札幌市で「T-1グランプリ」を開催
“日本茶博士”を目指して小学生が奮闘
お茶といえばペットボトルで売られるものが珍しくなくなっている昨今、家庭でお茶を入れる文化が薄くなっている。茶の作法は日本文化の根底にある「おもてなし」を体現しているといわれるが、そんなお茶の良さを子供の頃から知ってもらおうと「T-1グランプリin札幌」(主催、同実行委員会)がこのほど札幌市内で開催された。市内の小学校から参加した90人余りが筆記試験や実技を通して競い合い、“日本茶博士”を目指した。(札幌支局・湯朝 肇)
「おもてなし」の伝統に接する、筆記や分類・作法の試験も
「お茶の歴史は非常に古く、奈良・平安時代に日本に伝わったといいます。お茶はお客様を迎えるための“おもてなし”の飲み物でした。きょうはこれまで勉強してきた知識と練習を積んできた実技作法を思う存分発揮してください」――7月8日、札幌市内で開かれた「T―1グランプリin札幌」で、開催に当たりあいさつした井上隆・北海道茶商組合理事長は、参加した小学生を相手にこう語って励ました。
札幌市内の小学校から130人を超える参加希望があったが、絞り込んで91人が参加した。「札幌市内の各小学校に開催を通知しまして、参加者には事前にお茶に関する“教科書(のようなもの)”と練習用の茶葉を送り、それでお茶の歴史や産地に関する知識を覚えてもらい、お茶の入れ方を学んでもらいました。参加者を絞り込んだのは、会場の広さと運営をスムーズにさせるため」(同事務局)という。

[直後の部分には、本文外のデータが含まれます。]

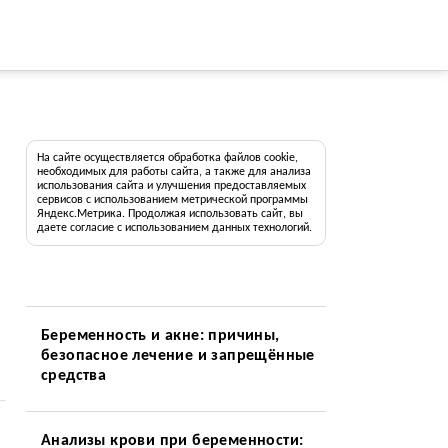
На сайте осуществляется обработка файлов cookie,
необходимых для работы сайта, а также для анализа
использования сайта и улучшения предоставляемых
сервисов с использованием метрической программы
Яндекс.Метрика. Продолжая использовать сайт, вы
даете согласие с использованием данных технологий.
Беременность и акне: причины,
безопасное лечение и запрещённые
средства
Анализы крови при беременности:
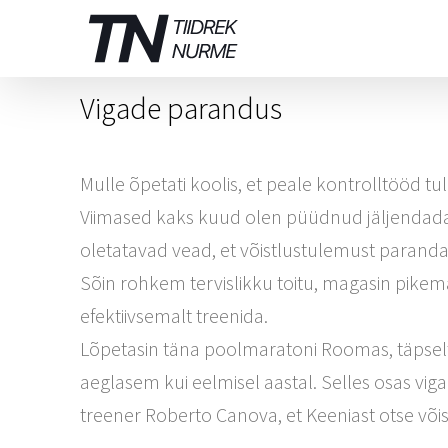
Skip
to
content
Vigade parandus
Mulle õpetati koolis, et peale kontrolltööd t
Viimased kaks kuud olen püüdnud jäljendada o
oletatavad vead, et võistlustulemust parand
Sõin rohkem tervislikku toitu, magasin pikema
efektiivsemalt treenida.
Lõpetasin täna poolmaratoni Roomas, täpselt n
aeglasem kui eelmisel aastal. Selles osas vig
treener Roberto Canova, et Keeniast otse võ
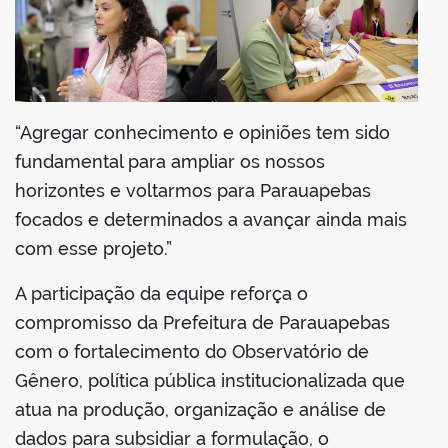
“Agregar conhecimento e opiniões tem sido
fundamental para ampliar os nossos
horizontes e voltarmos para Parauapebas
focados e determinados a avançar ainda mais
com esse projeto.”
A participação da equipe reforça o
compromisso da Prefeitura de Parauapebas
com o fortalecimento do Observatório de
Gênero, política pública institucionalizada que
atua na produção, organização e análise de
dados para subsidiar a formulação, o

子供たちが勉強する教科書には、お茶の歴史などの他、お茶の成分や北海道のお茶に関するものなど45の説明文、お茶の種類や入れ方などおよそ15㌻にわたって綴(つづ)られている。
競技はまず、20分ほどの筆記試験の後に、実際に8種類のお茶を見て、それぞれの種類名を当てる。さらに、急須を使って、審査員にお茶を入れる実技競技を通して、その合計点でグランプリを決めるというもの。ちなみに審査員は日本茶インストラクター協会に所属しており、子供たちの一つ一つの動作を項目ごとにチェックしていくというから本格的だ。
筆記試験を終えた子供たちは、場所を移動してお茶の種類を見極める。普通の煎茶、深蒸し煎茶、蒸し製玉緑茶、玉露、ほうじ茶、玄米茶、粉茶、抹茶など大人でも細かい分類を区別するのは難しい。与えられた4分間で茶葉の香りを嗅いだり、手触りで見極め、用紙に記入していく。
競技そのものは4人一組の団体戦と個人戦があり、団体戦では札幌市立西岡小学校チーム、個人戦では札幌市立しらかば台小学校6年の佐藤昌弥君が見事優勝した。優勝した佐藤君は、「何度も練習したので優勝できてうれしい。おばあちゃんや家族の皆にも入れてあげたい」と語った。
会場には子供の様子を見詰める保護者も多数訪れ、札幌市立桑園小学校5年生の武田清修君の父親・清賢さんは、「去年は抽選に外れて出られなかった。参加が決まった今回は家族で一緒に勉強しました。息子は筆記試験が満点だったので良かったと思います」とうれしそうに、息子を褒める。
小学生を対象にしたT―1グランプリは、日本茶の良さを知ってもらおうと宮崎県都城市の茶販売業者が2007年に行ったのが始まり。北海道は10年に1回目を開催、今年で9回目を迎えた。優勝した佐藤君と西岡小学校のメンバーは後日、後援団体の一つである札幌市教育委員会を訪れ、優勝の報告と日本茶の作法を披露した。
同教育委員会は、「日本茶の良さを普及することは日本文化を継承し、さらに小学生を対象にしたこのグランプリは次の世代に受け継がれていくもの」としてこの大会を後押ししている。